The adapting may be performed with respect to the overall power of the input signal.
[0012] Wanted signal detection may be performed in different ways. For example, common voice
activity detectors may be used. In principle, adapting the weighting function may
also be performed without such wanted signal detection; in such a case, for example,
minimum statistics may be used.
[0013] The threshold function may be based on a target noise spectrum. In this way, the
residual noise, i.e., the noise in the output signal after the weighting step, may
be controlled in a desired way. Thus, the method may be configured such that the residual
noise approaches or converges to the target noise spectrum according to a predetermined
criterion or measure.
[0014] The target noise spectrum may be time dependent. In this way, the target noise spectrum
may be adapted to varying conditions, particularly regarding any background noise.

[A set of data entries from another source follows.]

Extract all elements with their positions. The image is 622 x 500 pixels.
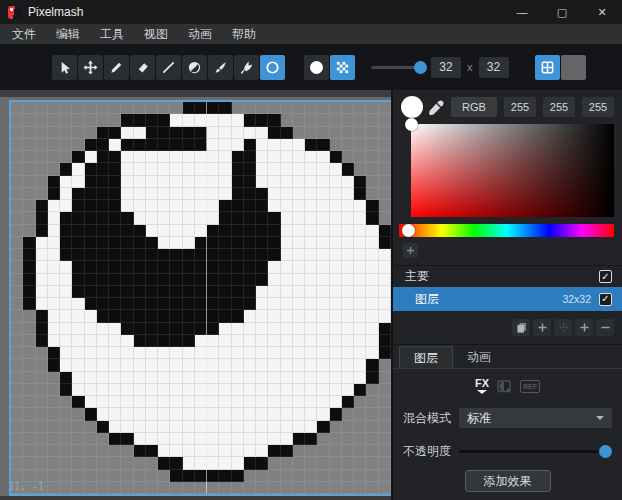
right-panel: RGB 255 255 255 主要 [391, 90, 622, 500]
menu-item-0[interactable]: 文件 [2, 24, 46, 44]
dither-pattern-icon [335, 60, 350, 75]
blue-value-field[interactable]: 255 [582, 97, 614, 117]
delete-layer-button[interactable] [596, 319, 614, 336]
menu-item-4[interactable]: 动画 [178, 24, 222, 44]
slider-track [371, 66, 417, 69]
canvas-width-field[interactable]: 32 [431, 57, 461, 78]
layer-visibility-checkbox[interactable] [599, 293, 612, 306]
add-layer-button[interactable] [533, 319, 551, 336]
opacity-row: 不透明度 [403, 443, 612, 460]
eyedropper-icon[interactable] [428, 99, 445, 116]
center-guide-line [206, 102, 207, 494]
layer-group-name: 主要 [405, 268, 429, 285]
duplicate-layer-icon [515, 321, 528, 334]
color-tools-row: RGB 255 255 255 [393, 90, 622, 122]
secondary-view-button[interactable] [561, 55, 586, 80]
duplicate-layer-button[interactable] [512, 319, 530, 336]
fx-arrow-icon [477, 390, 487, 394]
move-icon [83, 60, 98, 75]
pencil-tool-button[interactable] [104, 55, 129, 80]
fill-icon [187, 60, 202, 75]
color-mode-button[interactable]: RGB [451, 97, 497, 117]
line-tool-button[interactable] [156, 55, 181, 80]
add-group-button[interactable] [575, 319, 593, 336]
pen-icon [239, 60, 254, 75]
delete-layer-icon [599, 321, 612, 334]
tool-group [52, 55, 286, 80]
ellipse-tool-button[interactable] [260, 55, 285, 80]
current-color-swatch[interactable] [401, 96, 423, 118]
window-controls: — ▢ ✕ [502, 0, 622, 24]
fill-tool-button[interactable] [182, 55, 207, 80]
app-window: Pixelmash — ▢ ✕ 文件编辑工具视图动画帮助 32 x 32 [0, 0, 622, 500]
grid-toggle-button[interactable] [535, 55, 560, 80]
app-logo-icon [8, 6, 21, 19]
blend-mode-label: 混合模式 [403, 410, 451, 427]
move-tool-button[interactable] [78, 55, 103, 80]
layer-group-row[interactable]: 主要 [393, 266, 622, 287]
menu-bar: 文件编辑工具视图动画帮助 [0, 24, 622, 44]
chevron-down-icon [596, 416, 604, 420]
close-button[interactable]: ✕ [582, 0, 622, 24]
layer-name: 图层 [415, 291, 439, 308]
menu-item-3[interactable]: 视图 [134, 24, 178, 44]
tab-animation[interactable]: 动画 [453, 346, 505, 368]
sv-cursor[interactable] [405, 118, 418, 131]
maximize-button[interactable]: ▢ [542, 0, 582, 24]
brush-shape-button[interactable] [304, 55, 329, 80]
opacity-slider-handle[interactable] [599, 445, 612, 458]
add-swatch-button[interactable] [403, 243, 418, 258]
hue-slider[interactable] [399, 224, 614, 237]
move-layer-button[interactable] [554, 319, 572, 336]
layer-row-selected[interactable]: 图层 32x32 [393, 287, 622, 311]
add-layer-icon [536, 321, 549, 334]
add-effect-button[interactable]: 添加效果 [465, 470, 551, 492]
tab-layers[interactable]: 图层 [399, 346, 453, 368]
effects-icons-row: FX REF [393, 376, 622, 396]
pencil-icon [109, 60, 124, 75]
layer-size-badge: 32x32 [562, 293, 591, 305]
canvas-height-field[interactable]: 32 [479, 57, 509, 78]
window-title: Pixelmash [28, 5, 83, 19]
add-group-icon [578, 321, 591, 334]
minimize-button[interactable]: — [502, 0, 542, 24]
grid-icon [540, 60, 555, 75]
toolbar: 32 x 32 [0, 44, 622, 90]
green-value-field[interactable]: 255 [543, 97, 575, 117]
eraser-tool-button[interactable] [130, 55, 155, 80]
menu-item-5[interactable]: 帮助 [222, 24, 266, 44]
cursor-coordinates: 31, -1 [8, 481, 44, 492]
dimension-separator: x [467, 61, 473, 73]
ref-icon[interactable]: REF [520, 380, 540, 393]
opacity-label: 不透明度 [403, 443, 451, 460]
brush-size-slider[interactable] [369, 55, 427, 80]
canvas-selection-border [9, 100, 391, 496]
blend-mode-select[interactable]: 标准 [459, 408, 612, 428]
dither-toggle-button[interactable] [330, 55, 355, 80]
brush-tool-button[interactable] [208, 55, 233, 80]
select-tool-button[interactable] [52, 55, 77, 80]
slider-handle[interactable] [414, 61, 427, 74]
pen-tool-button[interactable] [234, 55, 259, 80]
menu-item-2[interactable]: 工具 [90, 24, 134, 44]
brush-icon [213, 60, 228, 75]
menu-item-1[interactable]: 编辑 [46, 24, 90, 44]
opacity-slider[interactable] [459, 445, 612, 458]
select-icon [57, 60, 72, 75]
plus-icon [405, 245, 416, 256]
layer-buttons-row [393, 319, 622, 336]
ellipse-icon [265, 60, 280, 75]
pixel-canvas[interactable] [11, 102, 391, 494]
title-bar: Pixelmash — ▢ ✕ [0, 0, 622, 24]
move-layer-icon [557, 321, 570, 334]
adjustment-icon[interactable] [496, 379, 513, 394]
saturation-value-picker[interactable] [411, 124, 614, 217]
add-swatch-row [403, 243, 622, 258]
red-value-field[interactable]: 255 [504, 97, 536, 117]
layer-visibility-checkbox[interactable] [599, 270, 612, 283]
blend-mode-row: 混合模式 标准 [403, 408, 612, 428]
hue-cursor[interactable] [402, 224, 415, 237]
line-icon [161, 60, 176, 75]
eraser-icon [135, 60, 150, 75]
fx-icon[interactable]: FX [475, 378, 489, 394]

A time dependent target noise spectrum may be obtained by providing a time independent
initial target noise spectrum and adapting or modifying the initial target noise spectrum
according to a predetermined criterion. Such an adaptation may be performed, for example,
using a predetermined adaptation factor which may be time dependent.

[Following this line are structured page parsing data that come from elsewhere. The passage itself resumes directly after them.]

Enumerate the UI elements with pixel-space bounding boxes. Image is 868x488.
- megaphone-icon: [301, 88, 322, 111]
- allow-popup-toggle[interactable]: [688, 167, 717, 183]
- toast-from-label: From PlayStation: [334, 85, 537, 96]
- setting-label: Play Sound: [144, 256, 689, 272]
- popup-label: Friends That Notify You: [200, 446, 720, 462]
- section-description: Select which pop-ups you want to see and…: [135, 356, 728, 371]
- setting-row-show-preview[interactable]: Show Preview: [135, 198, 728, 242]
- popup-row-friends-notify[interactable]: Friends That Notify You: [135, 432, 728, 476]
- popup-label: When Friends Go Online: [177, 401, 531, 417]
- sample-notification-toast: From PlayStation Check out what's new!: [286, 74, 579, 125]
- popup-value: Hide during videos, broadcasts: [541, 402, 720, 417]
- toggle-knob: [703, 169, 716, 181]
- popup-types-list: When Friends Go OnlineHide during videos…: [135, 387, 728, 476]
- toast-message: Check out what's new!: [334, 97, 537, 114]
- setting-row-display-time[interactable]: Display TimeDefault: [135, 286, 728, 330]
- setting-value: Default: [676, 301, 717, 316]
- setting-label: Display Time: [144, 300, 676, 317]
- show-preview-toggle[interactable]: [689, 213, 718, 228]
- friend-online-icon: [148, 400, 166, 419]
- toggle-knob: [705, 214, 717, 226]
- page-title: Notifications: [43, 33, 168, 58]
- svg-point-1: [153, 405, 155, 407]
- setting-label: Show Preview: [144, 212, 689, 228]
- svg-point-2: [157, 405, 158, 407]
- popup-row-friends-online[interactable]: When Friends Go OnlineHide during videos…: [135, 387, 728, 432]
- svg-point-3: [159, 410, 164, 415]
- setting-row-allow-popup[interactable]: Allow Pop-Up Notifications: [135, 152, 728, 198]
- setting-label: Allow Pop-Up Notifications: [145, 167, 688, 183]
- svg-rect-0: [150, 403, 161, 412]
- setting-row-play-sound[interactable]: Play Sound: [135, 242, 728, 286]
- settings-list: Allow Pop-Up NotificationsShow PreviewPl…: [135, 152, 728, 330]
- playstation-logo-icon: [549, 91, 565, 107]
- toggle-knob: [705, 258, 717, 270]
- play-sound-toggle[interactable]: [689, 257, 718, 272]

[0015] The method may comprise adapting the target noise spectrum. In particular, it may
comprise performing wanted signal detection and adapting the target noise spectrum
if no wanted signal is detected. Adapting the target noise spectrum may comprise adapting
the overall power of the target noise spectrum; in particular, adapting the target
noise spectrum may be limited to adapting the overall power of the target noise spectrum.
The adapting may be performed with respect to the overall power of the input signal.
[0016] In particular, the target noise spectrum at time n may be incremented if the power
of the target noise spectrum at time (n-1) within a predetermined frequency interval
is smaller than a predetermined attenuation factor times the power of an estimate
of a noise component in the input signal at time n within the predetermined frequency
interval.
[0017] Incrementing the target noise spectrum may comprise multiplying the target noise
spectrum with a predetermined incrementing factor; this incrementing factor will be
greater than one. An estimate of the power of a noise component in the input signal
may be obtained by temporally smoothing the current subband power of the input signal;
alternatively, minimum statistics may be used. Here, n denotes the discrete time variable.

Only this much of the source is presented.